I was a bit anxious before we set out–I had not been to New Orleans since August 2005–a couple of weeks before The Storm. It was so good to be in the city again and to experience needed psychic healing by seeing a vibrant, energized city. Maybe it was the great weather but the peeps seemed joyful all around. We didn’t have any negative experiences. Everything was cool.
My first visit to New Orleans was when I was 13 years old. I went with my parents and we stayed on St. Charles. I fell in love with the city–it wasn’t just a teenage crush–I rode the streetcars up and down the line over and over again and longed to live there when I grew up. Something caught my eye in a small NOLA newspaper I picked up on that trip back in 1981. A notice for a poetry reading at The Maple Leaf Bar. Wow. Poetry. Cool! I was just beginning to write pimpled and hormone-soaked lines. I BEGGED my parents to take me or let me go on my own. I had never ever been to a poetry reading before. I had never ever been to a bar either but that didn’t factor into my comprehension of the potentially incredible, once in a lifetime possibility. A poetry reading sounded chic and exotic compared to my just up from the country-boudin and cracklin upbringing. I was really messed up when my parents wouldn’t let me go and I considered sneaking to Oak St. because I wanted to be there so badly. (Same thing happened when the Stones played the Superdome in 1981. It killed me that I couldn’t go.)
My old, fuddy-duddy folks were so lame! So I didn’t go and wouldn’t go for another 30 years.
Today was my first time ever at The Maple Leaf. Today I was actually a featured artist there thanks to Jonathan Penton of www.unlikelystories.org The Everette C. Maddox Memorial Prose & Poetry Reading held every Sunday at 3 PM in the courtyard of the Maple Leaf Bar is the longest running reading series in North America. It was a great high for me to read there and be a part of the Louisiana tradition.
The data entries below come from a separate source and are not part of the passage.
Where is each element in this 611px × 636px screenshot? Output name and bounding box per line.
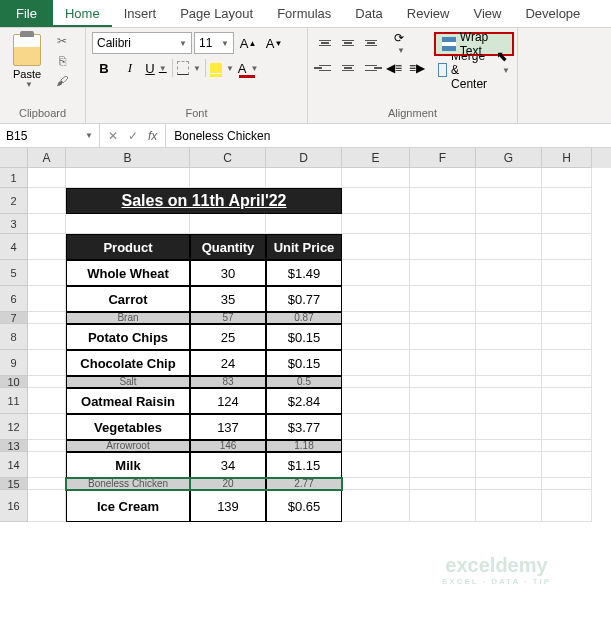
row-header-14[interactable]: 14 xyxy=(0,452,28,478)
cell-G15[interactable] xyxy=(476,478,542,490)
cell-F13[interactable] xyxy=(410,440,476,452)
align-middle-button[interactable] xyxy=(337,32,359,54)
cell-G13[interactable] xyxy=(476,440,542,452)
fx-icon[interactable]: fx xyxy=(148,129,157,143)
underline-button[interactable]: U▼ xyxy=(144,57,168,79)
cell-G14[interactable] xyxy=(476,452,542,478)
cell-B11[interactable]: Oatmeal Raisin xyxy=(66,388,190,414)
cell-D3[interactable] xyxy=(266,214,342,234)
cell-A7[interactable] xyxy=(28,312,66,324)
fill-color-button[interactable]: ▼ xyxy=(210,57,234,79)
row-header-5[interactable]: 5 xyxy=(0,260,28,286)
col-header-A[interactable]: A xyxy=(28,148,66,168)
cell-G5[interactable] xyxy=(476,260,542,286)
cell-A8[interactable] xyxy=(28,324,66,350)
cell-D9[interactable]: $0.15 xyxy=(266,350,342,376)
cell-C16[interactable]: 139 xyxy=(190,490,266,522)
align-right-button[interactable] xyxy=(360,57,382,79)
col-header-H[interactable]: H xyxy=(542,148,592,168)
cell-A2[interactable] xyxy=(28,188,66,214)
cell-H8[interactable] xyxy=(542,324,592,350)
cell-H14[interactable] xyxy=(542,452,592,478)
cell-D16[interactable]: $0.65 xyxy=(266,490,342,522)
tab-review[interactable]: Review xyxy=(395,0,462,27)
font-name-select[interactable]: Calibri▼ xyxy=(92,32,192,54)
font-size-select[interactable]: 11▼ xyxy=(194,32,234,54)
col-header-F[interactable]: F xyxy=(410,148,476,168)
cell-D11[interactable]: $2.84 xyxy=(266,388,342,414)
cell-E12[interactable] xyxy=(342,414,410,440)
cell-C7[interactable]: 57 xyxy=(190,312,266,324)
cell-B2[interactable]: Sales on 11th April'22 xyxy=(66,188,342,214)
cell-A5[interactable] xyxy=(28,260,66,286)
cell-C9[interactable]: 24 xyxy=(190,350,266,376)
cell-B14[interactable]: Milk xyxy=(66,452,190,478)
cell-A11[interactable] xyxy=(28,388,66,414)
align-left-button[interactable] xyxy=(314,57,336,79)
cell-F10[interactable] xyxy=(410,376,476,388)
cell-E5[interactable] xyxy=(342,260,410,286)
row-header-12[interactable]: 12 xyxy=(0,414,28,440)
cell-G11[interactable] xyxy=(476,388,542,414)
cell-D4[interactable]: Unit Price xyxy=(266,234,342,260)
cell-B13[interactable]: Arrowroot xyxy=(66,440,190,452)
tab-file[interactable]: File xyxy=(0,0,53,27)
cell-A6[interactable] xyxy=(28,286,66,312)
cell-B5[interactable]: Whole Wheat xyxy=(66,260,190,286)
cell-E11[interactable] xyxy=(342,388,410,414)
cell-C11[interactable]: 124 xyxy=(190,388,266,414)
enter-icon[interactable]: ✓ xyxy=(128,129,138,143)
tab-formulas[interactable]: Formulas xyxy=(265,0,343,27)
cell-H6[interactable] xyxy=(542,286,592,312)
tab-insert[interactable]: Insert xyxy=(112,0,169,27)
cell-E14[interactable] xyxy=(342,452,410,478)
cell-F1[interactable] xyxy=(410,168,476,188)
cell-E2[interactable] xyxy=(342,188,410,214)
cell-G10[interactable] xyxy=(476,376,542,388)
cell-H5[interactable] xyxy=(542,260,592,286)
row-header-2[interactable]: 2 xyxy=(0,188,28,214)
cell-B1[interactable] xyxy=(66,168,190,188)
cell-D6[interactable]: $0.77 xyxy=(266,286,342,312)
cell-B6[interactable]: Carrot xyxy=(66,286,190,312)
tab-developer[interactable]: Develope xyxy=(513,0,592,27)
cell-C14[interactable]: 34 xyxy=(190,452,266,478)
cell-A16[interactable] xyxy=(28,490,66,522)
cell-E8[interactable] xyxy=(342,324,410,350)
cell-F15[interactable] xyxy=(410,478,476,490)
cell-F9[interactable] xyxy=(410,350,476,376)
cells-area[interactable]: Sales on 11th April'22ProductQuantityUni… xyxy=(28,168,611,636)
row-header-13[interactable]: 13 xyxy=(0,440,28,452)
cell-D1[interactable] xyxy=(266,168,342,188)
row-header-1[interactable]: 1 xyxy=(0,168,28,188)
cell-E4[interactable] xyxy=(342,234,410,260)
cell-H15[interactable] xyxy=(542,478,592,490)
cell-B15[interactable]: Boneless Chicken xyxy=(66,478,190,490)
cell-D8[interactable]: $0.15 xyxy=(266,324,342,350)
cell-E3[interactable] xyxy=(342,214,410,234)
cell-H9[interactable] xyxy=(542,350,592,376)
cell-E6[interactable] xyxy=(342,286,410,312)
tab-page-layout[interactable]: Page Layout xyxy=(168,0,265,27)
row-header-9[interactable]: 9 xyxy=(0,350,28,376)
row-header-6[interactable]: 6 xyxy=(0,286,28,312)
cell-E1[interactable] xyxy=(342,168,410,188)
tab-home[interactable]: Home xyxy=(53,0,112,27)
cell-F3[interactable] xyxy=(410,214,476,234)
cell-E15[interactable] xyxy=(342,478,410,490)
cell-G12[interactable] xyxy=(476,414,542,440)
cell-E13[interactable] xyxy=(342,440,410,452)
cell-E7[interactable] xyxy=(342,312,410,324)
cell-A12[interactable] xyxy=(28,414,66,440)
cell-A3[interactable] xyxy=(28,214,66,234)
cell-G2[interactable] xyxy=(476,188,542,214)
cell-C8[interactable]: 25 xyxy=(190,324,266,350)
cell-C4[interactable]: Quantity xyxy=(190,234,266,260)
border-button[interactable]: ▼ xyxy=(177,57,201,79)
merge-center-button[interactable]: Merge & Center ▼ xyxy=(434,58,514,82)
col-header-B[interactable]: B xyxy=(66,148,190,168)
cell-D5[interactable]: $1.49 xyxy=(266,260,342,286)
cell-B4[interactable]: Product xyxy=(66,234,190,260)
cell-B3[interactable] xyxy=(66,214,190,234)
cell-H11[interactable] xyxy=(542,388,592,414)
We arrived during the third quarter of a home Saints game and the bar crowd was wild to put it mildly. The Saints won and the Unlikely Saints did too. Our readings were sublime in my humble opinion. I hated leaving at the start of the open mic but tonight’s a school night and we had a long drive home.
This weekend in New Orleans, among many things, I experienced the Good that poetry is and the Good it can do. There was “good” poetry (and prose) for certain but I think our group the Unlikely Saints (Jonathan Penton, Michael Harold, Frankie Metro, Wendy Taylor Carlisle, and Kristina Marshall) and our audiences experienced the Good Vibrations that can occur in optimum circumstances when lovers and makers of art gather to expeience creative work. Thanks to everyone who came out to listen, read, laugh with us. Most especially thanks to Jonathan for the invitation and all of his hard work.
Tuesday will be my birthday. 30 years from age 13, I have two completed manuscripts with good prospects, poems published in the double digits, a strong writing practice and lots of love and good energy surrounding me. This weekend was a circle completing and I hope to widen an (unbroken) circle in the future.
And I leave you with these humble words as a gift:
Bless you, you who create art. Believe in your craft; give to it as much as you can. Let it awaken you and be the matter of your dreams—
Your voice is both vulnerable and strong. Care for it. Bring the words which fly madly through you into the world through the discipline to which you adhere. Share it. Give it another life in someone’s mind and heart.
And follow this creed—
“Each success, no matter how small, in the practice of what I love is a lightning strike against the dark.”